Outputting the result of multiprocessing to a pandas
dataframe¶
pandas
provides a high-performance, easy-to-use data structures and data analysis tools for Python programming. However, using pandas
with multiprocessing can be a challenge. In his stackoverflow post, Mike McKerns, nicely summarizes why this is so. He says:
You are asking multiprocessing (or other python parallel modules) to output to a data structure that they don't directly output to.¶
This tutorial demonstrates a straightforward workaround where you can return a list of lists from multiprocessing and then convert that to a pandas
data frame. While you're not getting a pandas
data frame straight from your threads, you still get a pandas
data frame at the end. Hooray!
Let's assume you're performing a compute intensive operation on multiple data frames. At the end of the operation, you want to merge the data frames.
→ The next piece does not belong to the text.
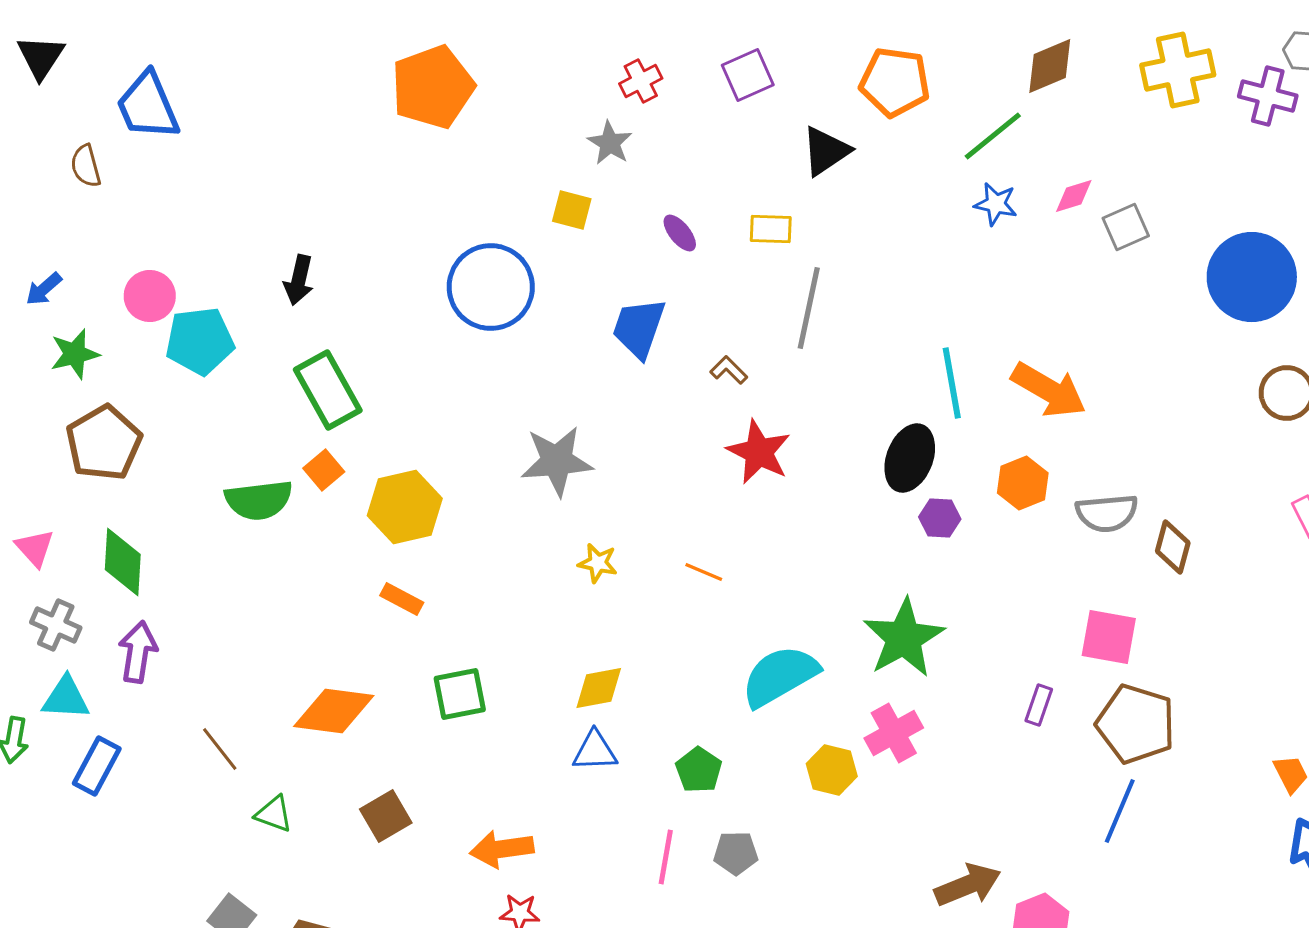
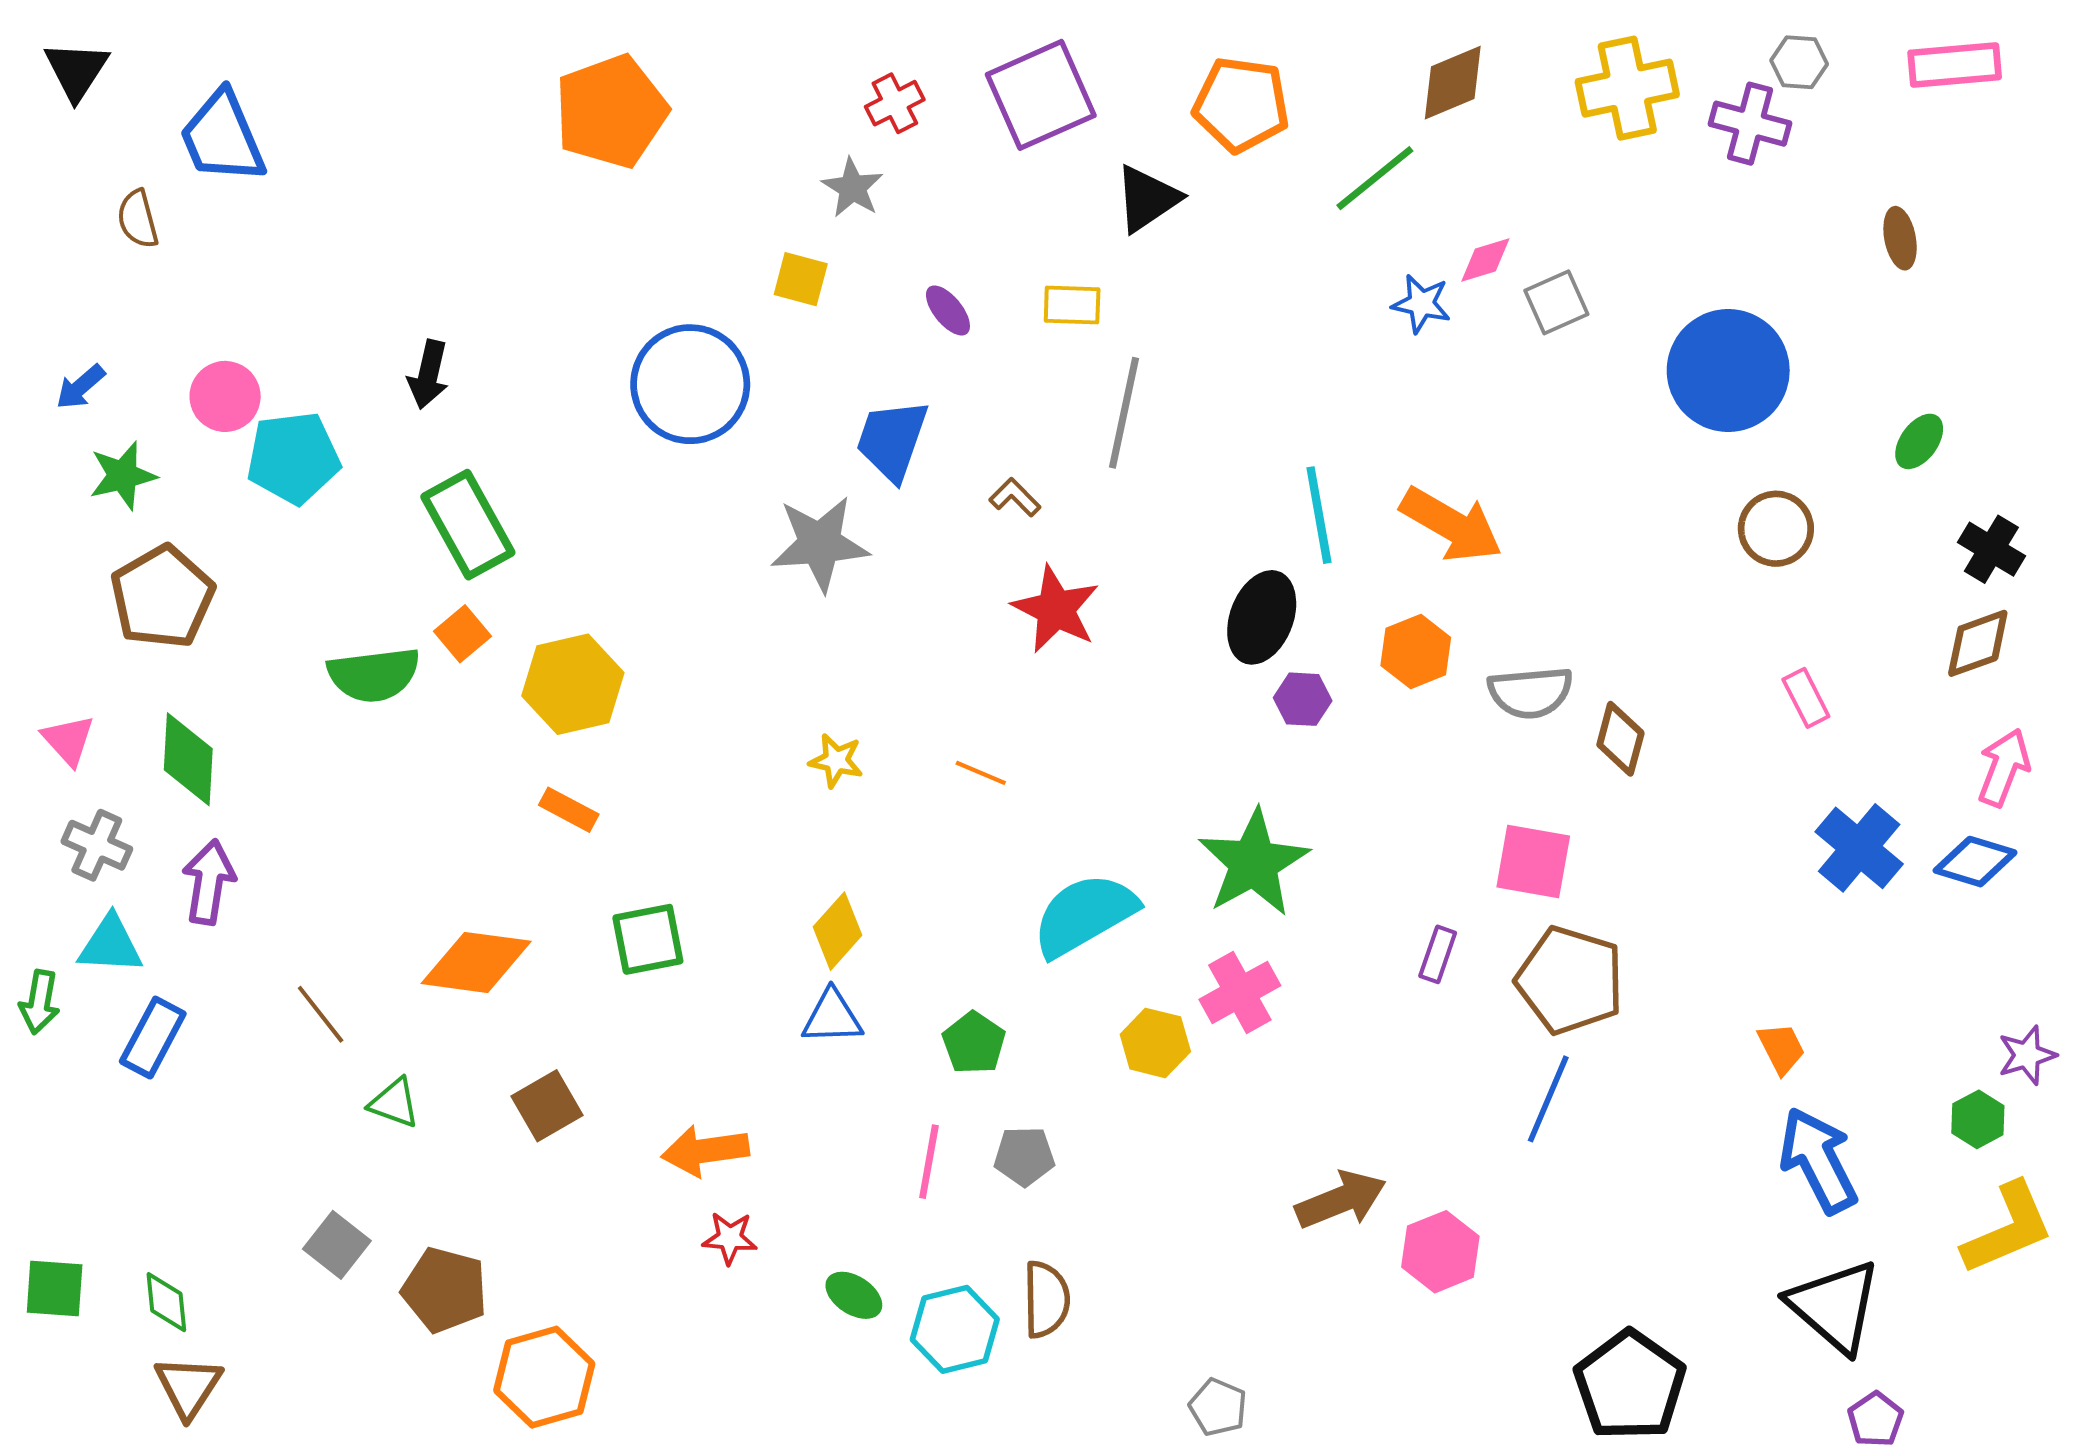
purple square: (748, 75) -> (1041, 95), size x1.5
blue star: (996, 204) -> (1421, 304), moved
gray star: (557, 461) -> (820, 544), moved
yellow diamond: (599, 688) -> (838, 931), turned -38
Here's what the workflow might look like.
Parallel version¶
import time
import pandas as pd
import multiprocessing
from urllib.request import urlopen
url = "http://www.math.uah.edu/stat/data/Fisher.csv"
response = urlopen(url)
df = pd.read_csv(response)
results = []
def processData(df):
"""Does some compute intensive operation on the data frame.
Returns a list."""
for i in range(100000):
df = df * 1.0
return df.values.tolist()
def collect_results(result):
"""Uses apply_async's callback to setup up a separate Queue for each process"""
results.extend(result)
if __name__ == "__main__":
start_time = time.time()
# Repeats the compute intensive operation on 10 data frames concurrently
pool = multiprocessing.Pool(processes=multiprocessing.cpu_count())
for i in range(10):
pool.apply_async(processData, args=(df, ), callback=collect_results)
pool.close()
pool.join()
# Converts list of lists to a data frame
df = pd.DataFrame(results)
print(df.shape)
print("--- %s seconds ---" % (time.time() - start_time))
The key parts of the parallel process above are df.values.tolist()
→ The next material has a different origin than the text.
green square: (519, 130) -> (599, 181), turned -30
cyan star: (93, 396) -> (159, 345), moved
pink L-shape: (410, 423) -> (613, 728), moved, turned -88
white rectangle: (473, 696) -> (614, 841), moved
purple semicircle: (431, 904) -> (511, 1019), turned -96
and callback=collect_results
. With df.values.tolist()
, we're converting the processed data frame to a list which is a data structure we can directly output from multiprocessing. With callback=collect_results
, we're using the multiprocessing's callback
functionality to setup up a separate queue for each process. This prevents deadlock or other synchronization problems on the shared resource, results
.
Here's what a serial version might look like.
Serial version¶
url = "http://www.math.uah.edu/stat/data/Fisher.csv"
response = urlopen(url)
df = pd.read_csv(response)
results = []
def processData(df):
"""Performs some compute intensive operation on the data frame.
Returns a list."""
for i in range(100000):
df = df * 1.0
return df
if __name__ == "__main__":
start_time = time.time()
# Repeats the compute intensive operation on 10 data frames serially
for i in range(10):
results.append(processData(df))
final = pd.concat(results, axis=0, ignore_index=True)
print(final.shape)
print("--- %s seconds ---" % (time.time() - start_time))
Using multiprocessing, we're able to reduce the processing time significantly.
You can imagine using this workflow if you're downloading fairly large datasets from an online source. Instead of waiting for each download to complete before moving to the next download, you can parallelize the process so that multiple downloads are happening simultaneously.
Your output from running this script will likely differ. Below is my system's information.
System info¶
!python --version
import platform
print(platform.platform())
print("cpu cores: {0}".format(multiprocessing.cpu_count()))
I couldn't get this notebook to run on Windows 10. It appears that Windows 10 has trouble running a jupyter notebook containing multiprocessing code. I had to spurn up an Amazon EC2 Linux instance (m4.2xlarge) and it ran the notebook without any problem. If you successfully ran the notebook on Windows 10, I like to hear what you did!